• [PROBLEM STATEMENT]
The records that follow need to be printed exactly. Leave out each image.
'''
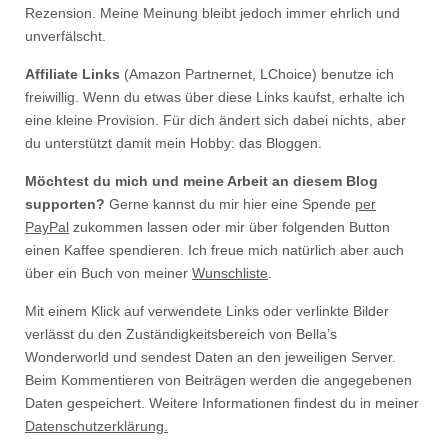
Rezension. Meine Meinung bleibt jedoch immer ehrlich und
unverfälscht.
Affiliate Links
(Amazon Partnernet, LChoice) benutze ich
freiwillig. Wenn du etwas über diese Links kaufst, erhalte ich
eine kleine Provision. Für dich ändert sich dabei nichts, aber
du unterstützt damit mein Hobby: das Bloggen.
Möchtest du mich und meine Arbeit an diesem Blog
supporten?
Gerne kannst du mir hier eine Spende
per
PayPal
zukommen lassen oder mir über folgenden Button
einen Kaffee spendieren. Ich freue mich natürlich aber auch
über ein Buch von meiner
Wunschliste
.
Mit einem Klick auf verwendete Links oder verlinkte Bilder
verlässt du den Zuständigkeitsbereich von Bella’s
Wonderworld und sendest Daten an den jeweiligen Server.
Beim Kommentieren von Beiträgen werden die angegebenen
Daten gespeichert. Weitere Informationen findest du in meiner
Datenschutzerklärung.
'''
• [RESPONSE]
Rezension. Meine Meinung bleibt jedoch immer ehrlich und
unverfälscht.
Affiliate Links
(Amazon Partnernet, LChoice) benutze ich
freiwillig. Wenn du etwas über diese Links kaufst, erhalte ich
eine kleine Provision. Für dich ändert sich dabei nichts, aber
du unterstützt damit mein Hobby: das Bloggen.
Möchtest du mich und meine Arbeit an diesem Blog
supporten?
Gerne kannst du mir hier eine Spende
per
PayPal
zukommen lassen oder mir über folgenden Button
einen Kaffee spendieren. Ich freue mich natürlich aber auch
über ein Buch von meiner
Wunschliste
.
Mit einem Klick auf verwendete Links oder verlinkte Bilder
verlässt du den Zuständigkeitsbereich von Bella’s
Wonderworld und sendest Daten an den jeweiligen Server.
Beim Kommentieren von Beiträgen werden die angegebenen
Daten gespeichert. Weitere Informationen findest du in meiner
Datenschutzerklärung.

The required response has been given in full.